Hala Misrati (هالة المصراتي; born 9 September 1980) is a Libyan writer, television anchor and journalist. She came to wide prominence around the Arab world during the First Libyan Civil War, during which she made pro-Gaddafi government broadcasts on Libyan state television.

==Early life and education==
Hala Misrati was born in Tripoli; she obtained a BA in law from Al Fateh University in 2003. She published a collection of short stories in 2007 entitled "The moon has another face", which a review from Middle-East-Online.com praised her "humane honesty", and described her as someone who "is angry like a child about the lies of others.". She began working in television in 2008.

==2009 incident==
On 24 April 2009, the quasi-independent al-Libiyya satellite television channel interview show Ain Qurb ("Up Close") was abruptly interrupted when its signal was replaced by the one from the state-run al-Jamahiriya channel. According to the WikiLeaks United States diplomatic cables leak, the show host Hala Misrati, who was hardball-style interviewing senior Revolutionary Committees member Mustafa Zaidi, was questioned by state security officers who entered the studio after the cut.

On 29 April, Misrati was interviewed in the Oea newspaper, where she downplayed the interruption of her program, saying that the individuals who questioned her were not security officers, and that their questions were benign.
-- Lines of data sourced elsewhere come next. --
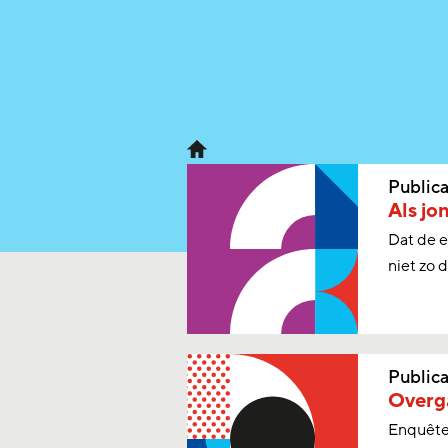
Publica
Als jo
Dat de e
niet zo d
Publica
Overg
Enquête 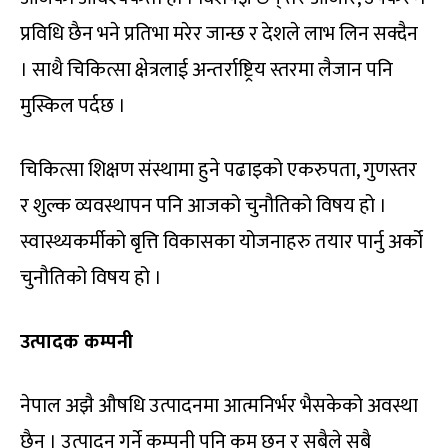
प्रविधि छैन भने प्रतिभा मरेर जान्छ र देशले लाभ लिन सक्दैन
। साथै चिकित्सा क्षेत्रलाई अन्तर्राष्ट्रिय स्तरमा लैजान पनि
मुस्किल पर्दछ ।
चिकित्सा शिक्षण संस्थामा हुने पढाइको एकरुपता, गुणस्तर
र शुल्क व्यवस्थापन पनि आजको चुनौतिको विषय हो ।
स्वास्थ्यकर्मीको बृत्ति विकासका योजनाहरु तयार पार्नु अर्को
चुनौतिको विषय हो ।
उत्पादक कम्पनी
नेपाल अझै औषधि उत्पादनमा आत्मनिर्भर भैसकेको अवस्था
छैन । उत्पादन गर्ने कम्पनी पनि कम छन् र सबैले सबै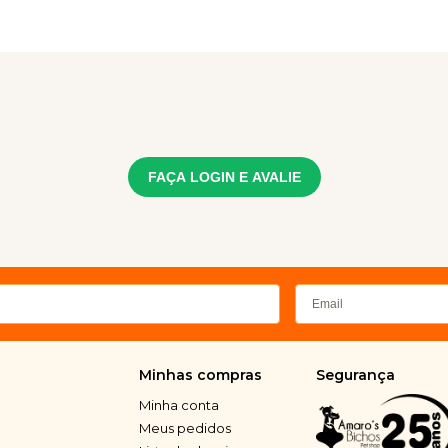
FAÇA LOGIN E AVALIE
Minhas compras
Segurança
Minha conta
Meus pedidos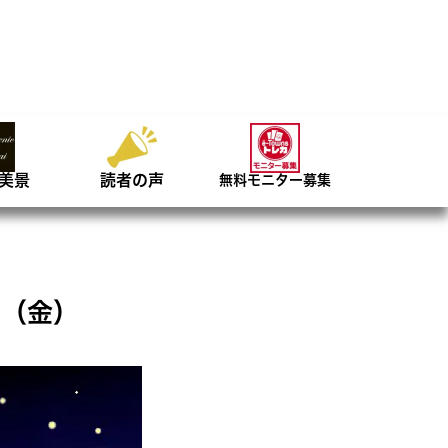
美景
読者の声
無料モニター募集
日（金）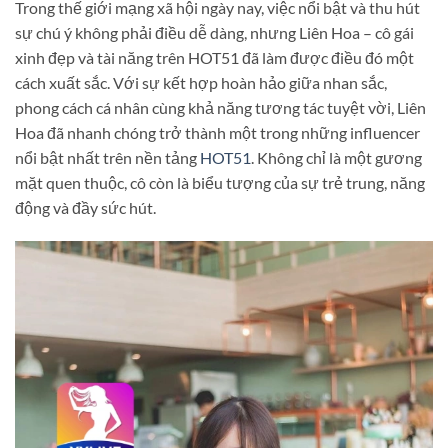
Trong thế giới mạng xã hội ngày nay, việc nổi bật và thu hút
sự chú ý không phải điều dễ dàng, nhưng Liên Hoa – cô gái
xinh đẹp và tài năng trên HOT51 đã làm được điều đó một
cách xuất sắc. Với sự kết hợp hoàn hảo giữa nhan sắc,
phong cách cá nhân cùng khả năng tương tác tuyệt vời, Liên
Hoa đã nhanh chóng trở thành một trong những influencer
nổi bật nhất trên nền tảng
HOT51
. Không chỉ là một gương
mặt quen thuộc, cô còn là biểu tượng của sự trẻ trung, năng
động và đầy sức hút.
She blamed differences of opinion between her guest Mustafa Zaidi and other Revolutionary Committees members for the crisis, and criticized the strictures placed on journalists in Libya by reactionary regime figures.
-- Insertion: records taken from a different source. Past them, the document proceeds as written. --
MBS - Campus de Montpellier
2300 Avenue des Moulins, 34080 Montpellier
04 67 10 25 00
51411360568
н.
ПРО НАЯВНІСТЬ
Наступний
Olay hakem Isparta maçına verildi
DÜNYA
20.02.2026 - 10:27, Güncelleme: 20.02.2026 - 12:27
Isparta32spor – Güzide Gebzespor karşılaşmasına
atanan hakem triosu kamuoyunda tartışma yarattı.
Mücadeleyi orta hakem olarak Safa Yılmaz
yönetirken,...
==Rose to fame during the First Libyan Civil War==
Misrati's pro-Gaddafi stance made her a famous TV personality during the First Libyan Civil War. Video clips of her mistakes and loyalty to Gaddafi were widely viewed on YouTube. In one famous example, Hala Misrati claimed that Muslims could not accept the UN's move to "adopt" the draft resolution authorizing NATO airstrikes over Libya because Islam prohibits adoption – of children. In her last broadcast– a day before Libyan State TV was taken over by the anti-Gaddafi rebels– Misrati brandished a pistol and vowed "You [the Libyan rebels] won't take the channel, Tripoli, or Libya! I will protect my colleagues at the [Libyan State TV] channel…we are willing to become martyrs" adding "with this weapon I either kill or die today!".

==Capture by rebels==
On 22 August 2011, during the Battle of Tripoli, the rebels stormed the headquarters of Libyan State TV and captured Misrati. She was arrested when she was driving through Tripoli, and was taken to an office building for questioning. An armed mob of rebels tried to storm the office where she was, and they had to be dispersed by a rebel officer by firing his gun through the ceiling. The next day, Misrati appeared on a video arguing with her captors, even when they pointed their automatic rifles at her.
She also appeared veiled (when she usually didn't wear a veil when she appeared on TV) on 19 February 2012 in another brief video, denying the media reports of her assassination, saying "I'm still alive, and I am still among the rebels. I was not killed and was not treated badly,"

==Release==
In February 2012, Hala Misrati was released in Tripoli, where she had been jailed. In an interview with the Libyan resistance radio, she declared that the armed militias were controlling the country, and not the National Transitional Council and that the pro-Gaddafi resistance was still fighting. Finally, she revealed that the Gaddafi government forces had 23 battalions during the war, while the rebels had more than 100.

As of 2018, she is living in Uganda. She had also spent time in Tunisia and is planning to write her memoir.